Stir the farina into the boiling water (slightly salted) in the farina kettle (i. e., one boiler set within another, the latter filled with hot water). Boil fifteen minutes, stirring constantly until it is well-thickened. Then add the milk, stirring it in gradually, and boil fifteen minutes longer. Sweeten, and give to the child so soon as it is cool enough.

You may make enough in the morning to last all day; warming it up with a little hot milk as you want it. Keep in a cold place. Some of the finest children I have ever seen were reared upon this diet. Do not get it too sweet, and cook it well. Be sure the farina is sweet and dry.

Barley.

It sometimes happens that milk disagrees with a delicate infant so seriously that it is necessary to substitute some other article of diet for a few days. I have known barley water to be used, in such cases, with great success.

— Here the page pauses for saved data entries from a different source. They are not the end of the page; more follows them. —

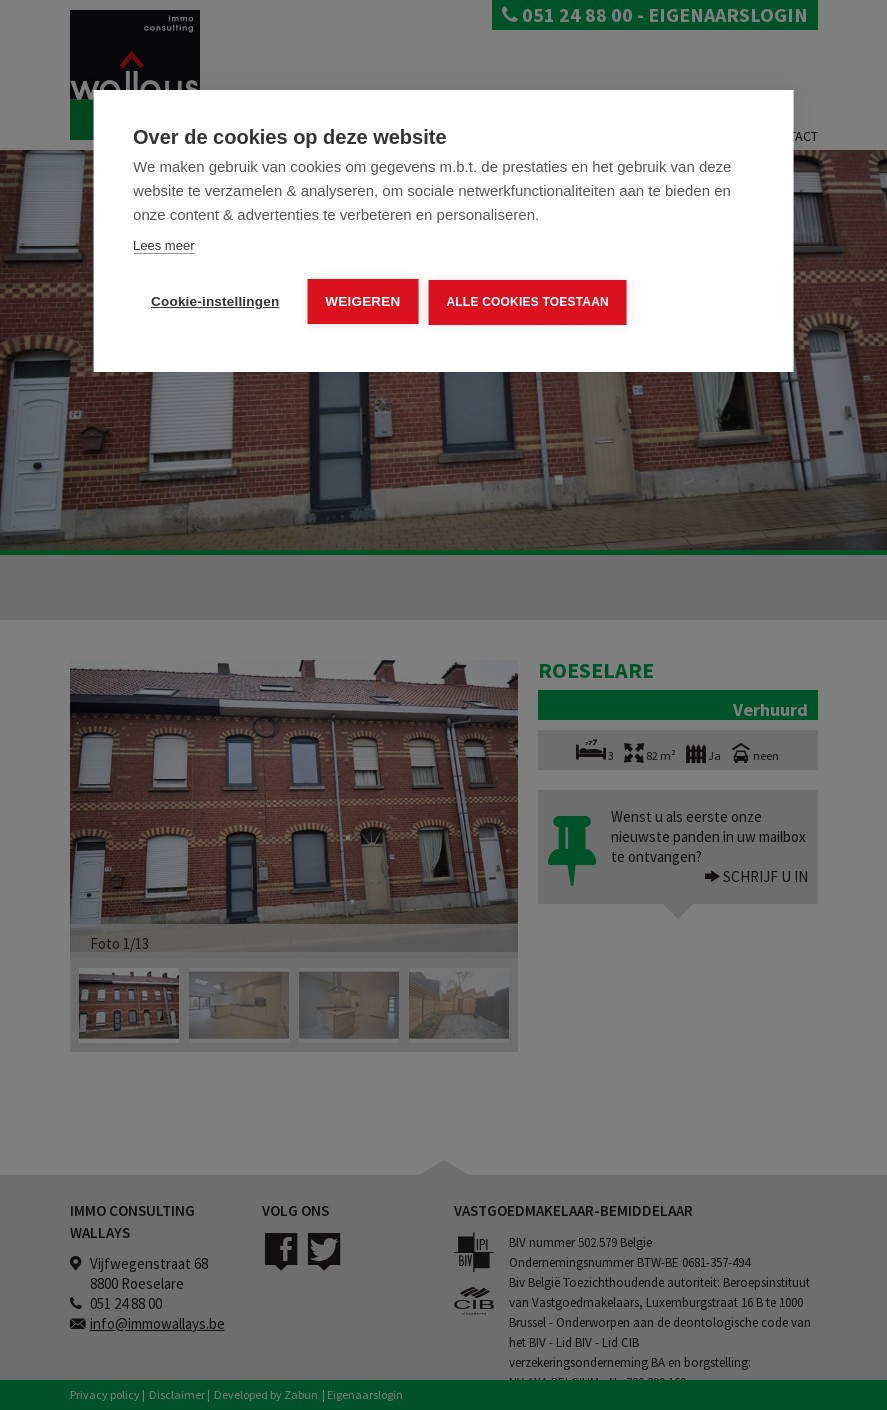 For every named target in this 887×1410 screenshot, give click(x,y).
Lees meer (163, 245)
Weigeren (362, 301)
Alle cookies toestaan (527, 302)
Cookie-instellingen (215, 301)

Soak the barley half an hour in a very little lukewarm water, and stir, without draining, into the boiling water, salted very slightly. Simmer one hour, stirring often, and strain before sweetening.

Arrowroot. ✠

Stir the arrowroot paste into the salted boiling water; stir and boil five minutes or until it is clear; add the sweetened milk, and boil ten minutes, slowly, still stirring.

If the child has fever, or cannot digest milk, substitute hot water for it. It is, however, a dangerous experiment to forbid milk altogether for an infant. I should rather diminish the quantity, putting in, say, one-third or one-fourth as much as the receipt names, and filling up with boiling water.